### Assignment
Omit each picture as you copy the entries exactly.

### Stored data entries
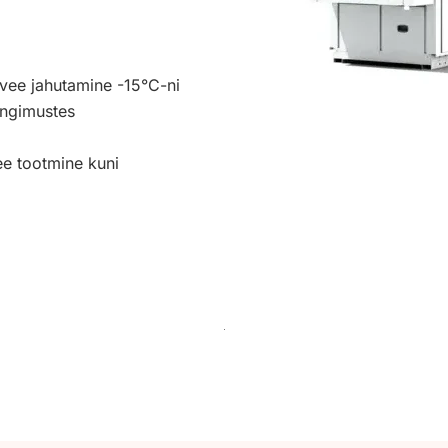
vee jahutamine -15°C-ni
ingimustes
ee tootmine kuni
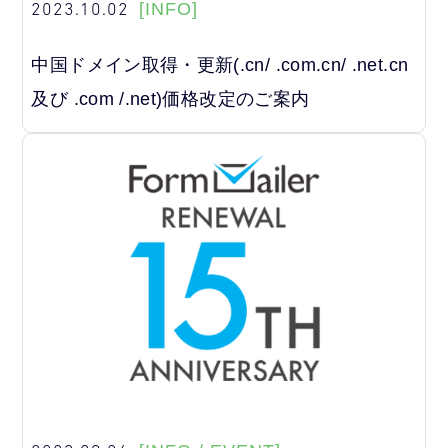
2023.10.02
[INFO]
中国ドメイン取得・更新(.cn/ .com.cn/ .net.cn
及び .com /.net)価格改定のご案内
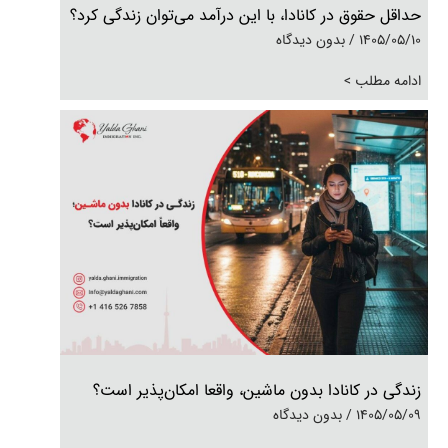
حداقل حقوق در کانادا، با این درآمد می‌توان زندگی کرد؟
1405/05/10
بدون دیدگاه
ادامه مطلب >
زندگی در کانادا بدون ماشین، واقعا امکان‌پذیر است؟
1405/05/09
بدون دیدگاه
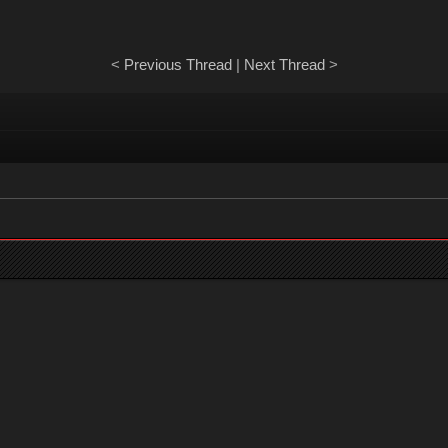
<
Previous Thread
|
Next Thread
>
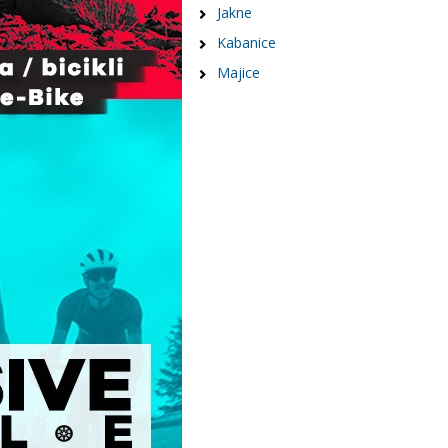
Jakne
Kabanice
Majice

### Your response
vee jahutamine -15°C-ni
ingimustes
ee tootmine kuni
2023.10.02
[INFO]
中国ドメイン取得・更新(.cn/ .com.cn/ .net.cn
及び .com /.net)価格改定のご案内
حداقل حقوق در کانادا، با این درآمد می‌توان زندگی کرد؟
1405/05/10
بدون دیدگاه
ادامه مطلب >
زندگی در کانادا بدون ماشین، واقعا امکان‌پذیر است؟
1405/05/09
بدون دیدگاه
<
Previous Thread
|
Next Thread
>
Jakne
Kabanice
Majice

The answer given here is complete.